**TRY IT**
Quote the line containing "ဇေယျာသီရိမြို့နယ် သာယာဝှမ်းကျေးရွာ၌" and all lines that follow it in the listing below, exactly as written.

**COLLECTED DATA**
■ ■ ■ ■ ■ ■ ■

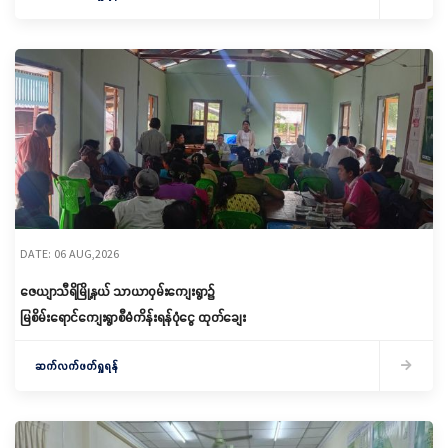
DATE: 06 AUG,2026
ဇေယျာသီရိမြို့နယ် သာယာဝှမ်းကျေးရွာ၌
မြစိမ်းရောင်ကျေးရွာစီမံကိန်းရန်ပုံငွေ ထုတ်ချေး
ဆက်လက်ဖတ်ရှုရန်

■ ■ ■ ■ ■ ■ ■

**EXERCISE SOLUTION**
ဇေယျာသီရိမြို့နယ် သာယာဝှမ်းကျေးရွာ၌
မြစိမ်းရောင်ကျေးရွာစီမံကိန်းရန်ပုံငွေ ထုတ်ချေး
ဆက်လက်ဖတ်ရှုရန်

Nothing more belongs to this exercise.